WORK TO BE COMPLETED.
Write out exactly what each line says, starting with the first line below and ending on the one with "La vida citadina".
=-=-=
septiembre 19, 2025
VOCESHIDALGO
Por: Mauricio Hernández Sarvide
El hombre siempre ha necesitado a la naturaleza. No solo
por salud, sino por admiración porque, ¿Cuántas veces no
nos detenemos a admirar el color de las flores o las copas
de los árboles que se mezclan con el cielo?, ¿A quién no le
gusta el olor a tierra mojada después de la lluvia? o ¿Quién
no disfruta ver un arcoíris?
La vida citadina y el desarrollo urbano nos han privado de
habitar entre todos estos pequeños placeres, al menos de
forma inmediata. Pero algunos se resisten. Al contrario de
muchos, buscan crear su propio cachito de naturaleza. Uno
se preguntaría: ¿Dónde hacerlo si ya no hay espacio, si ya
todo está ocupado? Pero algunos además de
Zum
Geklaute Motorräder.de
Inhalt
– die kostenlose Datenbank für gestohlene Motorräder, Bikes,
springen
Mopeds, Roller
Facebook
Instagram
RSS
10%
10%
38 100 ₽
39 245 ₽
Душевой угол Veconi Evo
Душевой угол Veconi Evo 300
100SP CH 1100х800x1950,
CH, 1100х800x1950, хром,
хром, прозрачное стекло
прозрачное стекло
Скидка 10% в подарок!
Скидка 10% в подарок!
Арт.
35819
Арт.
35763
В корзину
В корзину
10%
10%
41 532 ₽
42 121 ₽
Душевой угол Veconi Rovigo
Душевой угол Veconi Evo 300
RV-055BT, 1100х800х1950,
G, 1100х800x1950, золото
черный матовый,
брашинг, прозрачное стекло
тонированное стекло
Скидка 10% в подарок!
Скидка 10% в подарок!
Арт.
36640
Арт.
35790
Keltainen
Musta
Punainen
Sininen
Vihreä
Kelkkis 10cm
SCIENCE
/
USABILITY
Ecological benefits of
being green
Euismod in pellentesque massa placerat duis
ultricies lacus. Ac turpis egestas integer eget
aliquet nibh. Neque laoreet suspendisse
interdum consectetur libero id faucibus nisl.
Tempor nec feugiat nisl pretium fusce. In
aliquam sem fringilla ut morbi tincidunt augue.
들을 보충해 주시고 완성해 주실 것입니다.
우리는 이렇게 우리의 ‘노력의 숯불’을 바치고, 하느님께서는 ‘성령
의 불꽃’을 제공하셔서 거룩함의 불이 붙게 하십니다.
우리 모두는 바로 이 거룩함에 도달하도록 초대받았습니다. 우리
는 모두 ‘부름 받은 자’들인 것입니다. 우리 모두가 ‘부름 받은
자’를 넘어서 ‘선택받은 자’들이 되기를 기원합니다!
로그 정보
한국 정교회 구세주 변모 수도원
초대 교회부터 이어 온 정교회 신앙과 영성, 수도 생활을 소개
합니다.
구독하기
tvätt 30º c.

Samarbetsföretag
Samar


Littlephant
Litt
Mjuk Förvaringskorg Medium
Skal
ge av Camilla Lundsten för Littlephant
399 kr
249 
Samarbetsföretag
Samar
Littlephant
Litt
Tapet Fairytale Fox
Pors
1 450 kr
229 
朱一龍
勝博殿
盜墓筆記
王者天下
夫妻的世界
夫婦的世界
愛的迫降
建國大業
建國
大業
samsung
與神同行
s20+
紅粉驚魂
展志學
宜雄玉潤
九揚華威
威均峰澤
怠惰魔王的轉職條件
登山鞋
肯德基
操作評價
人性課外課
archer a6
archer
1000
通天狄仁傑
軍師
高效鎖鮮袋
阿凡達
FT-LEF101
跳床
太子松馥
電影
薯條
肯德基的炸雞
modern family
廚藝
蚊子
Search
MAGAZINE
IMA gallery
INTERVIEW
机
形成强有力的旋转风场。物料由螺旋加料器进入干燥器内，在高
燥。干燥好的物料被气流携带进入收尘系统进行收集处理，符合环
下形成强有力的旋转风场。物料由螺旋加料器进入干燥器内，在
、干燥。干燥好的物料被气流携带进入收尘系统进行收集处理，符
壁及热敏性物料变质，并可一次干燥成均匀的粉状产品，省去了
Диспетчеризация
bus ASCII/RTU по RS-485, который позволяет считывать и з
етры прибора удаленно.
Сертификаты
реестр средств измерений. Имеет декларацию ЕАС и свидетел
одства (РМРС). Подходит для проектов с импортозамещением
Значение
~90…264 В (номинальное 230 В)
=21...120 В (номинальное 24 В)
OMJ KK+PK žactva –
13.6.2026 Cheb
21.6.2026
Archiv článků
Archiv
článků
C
=-=-=
TASK RESULT.
septiembre 19, 2025
VOCESHIDALGO
Por: Mauricio Hernández Sarvide
El hombre siempre ha necesitado a la naturaleza. No solo
por salud, sino por admiración porque, ¿Cuántas veces no
nos detenemos a admirar el color de las flores o las copas
de los árboles que se mezclan con el cielo?, ¿A quién no le
gusta el olor a tierra mojada después de la lluvia? o ¿Quién
no disfruta ver un arcoíris?
La vida citadina y el desarrollo urbano nos han privado de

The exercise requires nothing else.